Entsprechend zufrieden sind Fußgängervertreter und Radlobbyisten mit den Neuerungen, auch wenn sie ihnen noch nicht weit genug gehen. Und entsprechend zurückhaltend sind Autofahrer, obwohl auch sie die Vorteile in weiten Bereichen erkennen. Ein Problem ist aber, dass mit jeder Novelle die StVO komplizierter wird und immer noch Raum für Konflikte bietet.

Grafik: der Standard

Fahrschulbetreiber

Die StVO wird immer komplizierter

Er würde aus dem Bauch heraus auch schon jetzt wissen, wie viele Fahrradfahrerinnen und -fahrer an der roten Ampel halten werden, bevor sie rechts abbiegen, ist Alexander Seger, Fahrschulbesitzer in Mödling, überzeugt. "Da, wo das schon leicht möglich war", meint er, seien Radler auch schon zuvor bei Rot rechts abgebogen.

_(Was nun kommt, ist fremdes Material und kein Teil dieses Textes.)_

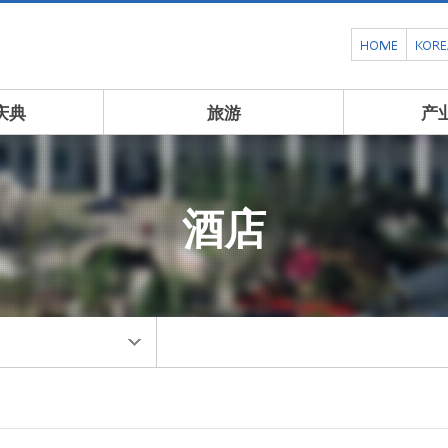
HOME
KOR
庆典
旅游
产
酒店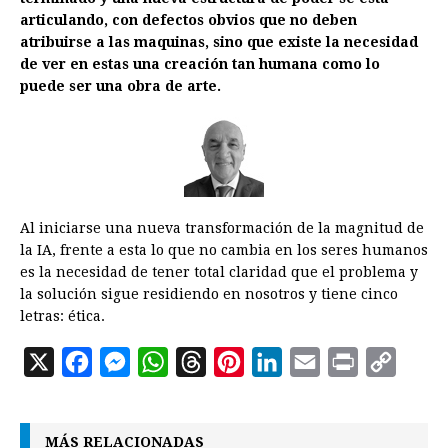
articulando, con defectos obvios que no deben
atribuirse a las maquinas, sino que existe la necesidad
de ver en estas una creación tan humana como lo
puede ser una obra de arte.
Al iniciarse una nueva transformación de la magnitud de
la IA, frente a esta lo que no cambia en los seres humanos
es la necesidad de tener total claridad que el problema y
la solución sigue residiendo en nosotros y tiene cinco
letras: ética.
X
F
M
W
T
P
L
E
P
C
a
e
h
h
i
i
m
r
o
c
s
a
r
n
n
a
i
p
MÁS RELACIONADAS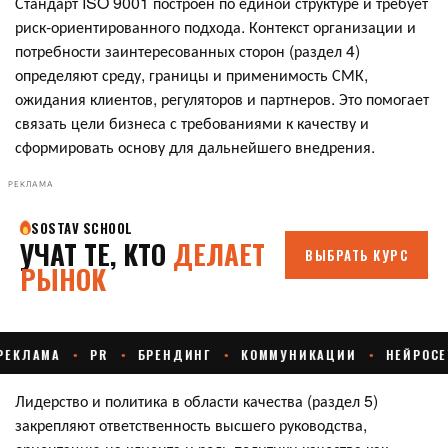
Стандарт ISO 9001 построен по единой структуре и требует
риск-ориентированного подхода. Контекст организации и
потребности заинтересованных сторон (раздел 4)
определяют среду, границы и применимость СМК,
ожидания клиентов, регуляторов и партнеров. Это помогает
связать цели бизнеса с требованиями к качеству и
сформировать основу для дальнейшего внедрения.
РЕКЛАМА
Лидерство и политика в области качества (раздел 5)
закрепляют ответственность высшего руководства,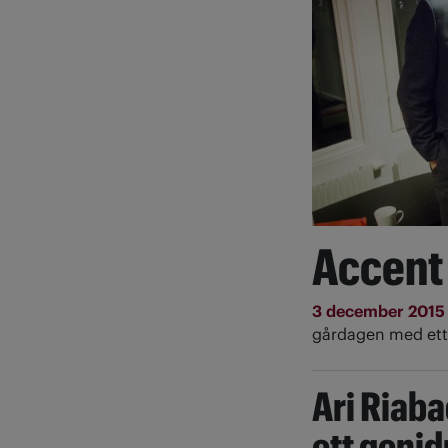
Accent 
3 december 201
gårdagen med ett 
Ari Riab
ett geni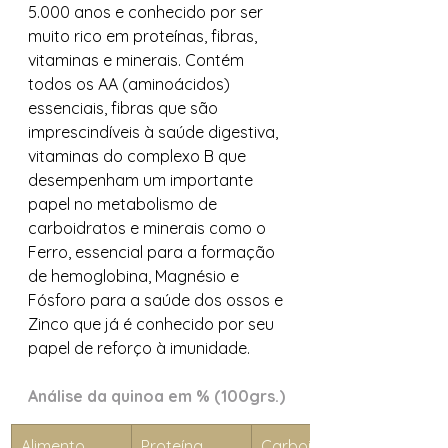
5.000 anos e conhecido por ser 
muito rico em proteínas, fibras, 
vitaminas e minerais. Contém 
todos os AA (aminoácidos) 
essenciais, fibras que são 
imprescindíveis à saúde digestiva, 
vitaminas do complexo B que 
desempenham um importante 
papel no metabolismo de 
carboidratos e minerais como o 
Ferro, essencial para a formação 
de hemoglobina, Magnésio e 
Fósforo para a saúde dos ossos e 
Zinco que já é conhecido por seu 
papel de reforço à imunidade.
Análise da quinoa em % (100grs.)
Alimento
Proteína
Carboidrato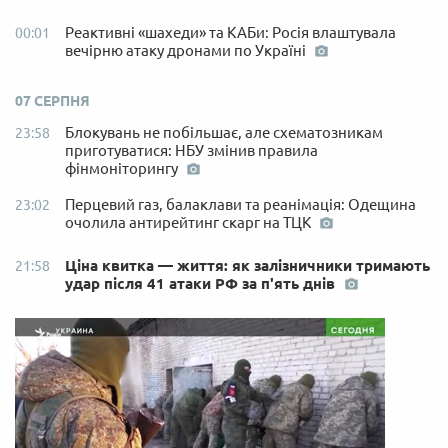
Реактивні «шахеди» та КАБи: Росія влаштувала
00:01
вечірню атаку дронами по Україні
07 СЕРПНЯ
Блокувань не побільшає, але схематозникам
23:58
приготуватися: НБУ змінив правила
фінмоніторингу
Перцевий газ, балаклави та реанімація: Одещина
23:02
очолила антирейтинг скарг на ТЦК
Ціна квитка — життя: як залізничники тримають
21:58
удар після 41 атаки РФ за п'ять днів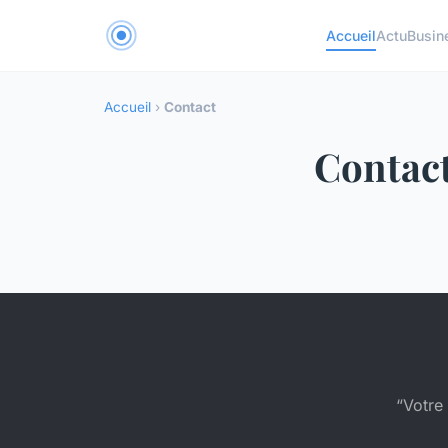
Accueil
Actu
Busin
Accueil
›
Contact
Contac
“Votre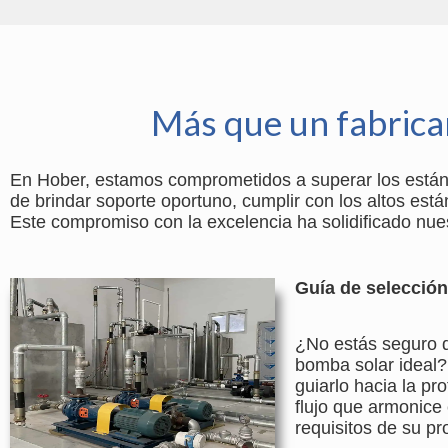
Más que un fabrica
En Hober, estamos comprometidos a superar los estánda
de brindar soporte oportuno, cumplir con los altos est
Este compromiso con la excelencia ha solidificado nue
Guía de selecció
¿No estás seguro 
bomba solar ideal
guiarlo hacia la pr
flujo que armonice 
requisitos de su pr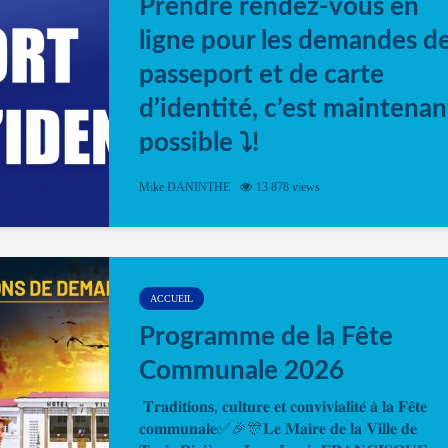
Prendre rendez-vous en
ligne pour les demandes d
passeport et de carte
d’identité, c’est maintenan
possible ⤵️!
Désormais, il est possible de prendre rendez-vou
Mike DANINTHE
13 878 views
en ligne pour faire ou renouveler la carte d’identi
ou le passeport. Cela vous permettra de gagner d
temps. En quelques clics, votre rendez-vous en
ligne est...
ACCUEIL
Programme de la Fête
Communale 2026
𝐓𝐫𝐚𝐝𝐢𝐭𝐢𝐨𝐧𝐬, 𝐜𝐮𝐥𝐭𝐮𝐫𝐞 𝐞𝐭 𝐜𝐨𝐧𝐯𝐢𝐯𝐢𝐚𝐥𝐢𝐭𝐞́ 𝐚̀ 𝐥𝐚 𝐅𝐞̂𝐭𝐞
𝐜𝐨𝐦𝐦𝐮𝐧𝐚𝐥𝐞✅🎉🎊𝐋𝐞 𝐌𝐚𝐢𝐫𝐞 𝐝𝐞 𝐥𝐚 𝐕𝐢𝐥𝐥𝐞 𝐝𝐞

Jetzt habe man das halt legalisiert. Ein Problem bleibt aber.

"Wenn irgendwas passiert, ist sowieso der Radfahrer schuld, weil man dann ja sieht, dass das Rechtsabbiegen eben nicht gefahrlos möglich war", erklärt Seger. Genau das ist aber Voraussetzung, um bei Rot rechts abbiegen zu dürfen.

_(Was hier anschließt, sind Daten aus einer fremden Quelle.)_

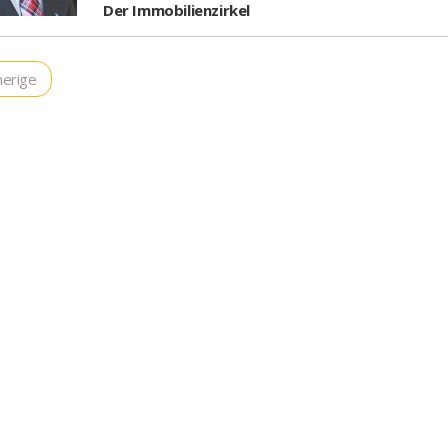
Der Immobilienzirkel
erige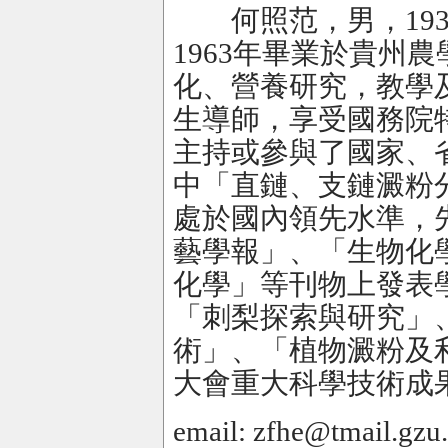
何照范，男，193
1963年畢業於貴州
化、營養研究，教學
生導師，享受國務院
主持或參與了國家、
中「直鏈、支鏈澱粉
處於國內領先水準，
藝學報」、「生物化
化學」等刊物上發表
「刺梨探索與研究」
術」、「植物澱粉及
大會重大科學技術成
email: zfhe@tmail.gzu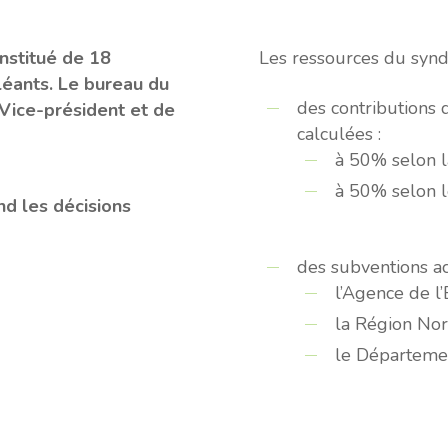
nstitué de 18
Les ressources du syndi
léants. Le bureau du
des contribution
Vice-président et de
calculées :
à 50% selon l
à 50% selon l
nd les décisions
des subventions a
l’Agence de 
la Région No
le Départemen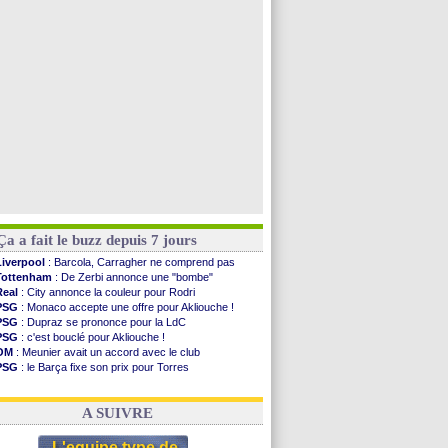
Lyon
: Mangala sur le départ
Man City
: Maresca flou pour Reijnders
Al-Diriyah
: Mbemba arrive libre (officiel)
Atletico
: le plan d'Alvarez à son retour
Voir toutes les brèves
Ça a fait le buzz depuis 7 jours
Liverpool
: Barcola, Carragher ne comprend pas
Tottenham
: De Zerbi annonce une "bombe"
Real
: City annonce la couleur pour Rodri
PSG
: Monaco accepte une offre pour Akliouche !
PSG
: Dupraz se prononce pour la LdC
PSG
: c'est bouclé pour Akliouche !
OM
: Meunier avait un accord avec le club
PSG
: le Barça fixe son prix pour Torres
Barça
: Torres souhaite rejoindre le PSG !
FIFA
: Infantino sollicite Trump
A SUIVRE
L'equipe type de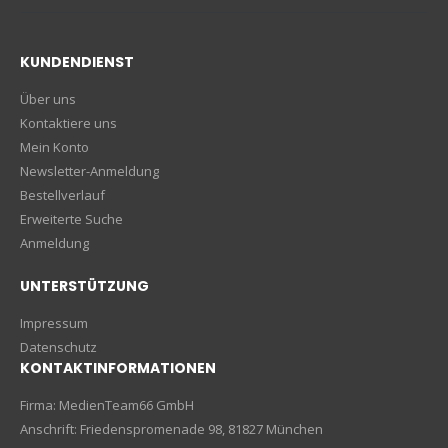
KUNDENDIENST
Über uns
Kontaktiere uns
Mein Konto
Newsletter-Anmeldung
Bestellverlauf
Erweiterte Suche
Anmeldung
UNTERSTÜTZUNG
Impressum
Datenschutz
KONTAKTINFORMATIONEN
Firma: MedienTeam66 GmbH
Anschrift: Friedenspromenade 98, 81827 München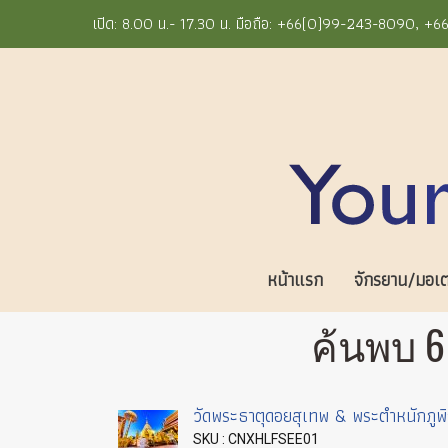
เปิด: 8.00 น.- 17.30 น. มือถือ: +66(0)99-243-8090, 
หน้าแรก
จักรยาน/มอเตอ
ค้นพบ 6
วัดพระธาตุดอยสุเทพ & พระตำหนักภูพิ
SKU : CNXHLFSEE01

"Die StVO darf man sich vorstellen wie ein Netz, das auffangen soll, bevor was schiefgeht. Ist wo ein Loch, das so groß ist, dass Menschen durchrutschen können, knüpft man das Netz enger – was aber auch bedeutet, dass mehr Löcher entstehen", erklärt Seger, warum die Verordnung immer komplizierter wird. Etwa dadurch, dass man die 1,5 Meter, die man beim Überholen eines Fahrrades einhalten muss, ja in der Praxis nicht wird messen können.

Fußgängervertreter

Freude über Zusatz auf Sackgassenschild

Ein winziger Zusatz auf einem Sackgassenschild ist für Dieter Schwab vom Verein Walk Space die gewichtigste gesetzliche Neuerung. Mit der Novelle wurde die Möglichkeit eingeführt, ein Fußgängerpiktogramm (bzw. auch ein Radpiktogramm) auf dem Verkehrsschild anzubringen: So wird angezeigt, dass man zwar mit dem Auto ansteht, zu Fuß aber sehr wohl weiterkommt. "Das klingt nicht spektakulär, ist aber unsere älteste Forderung", sagt Schwab. "Besonders für Nichtortskundige ist das wichtig. Es zeigt: Für mich Fußgänger geht es weiter."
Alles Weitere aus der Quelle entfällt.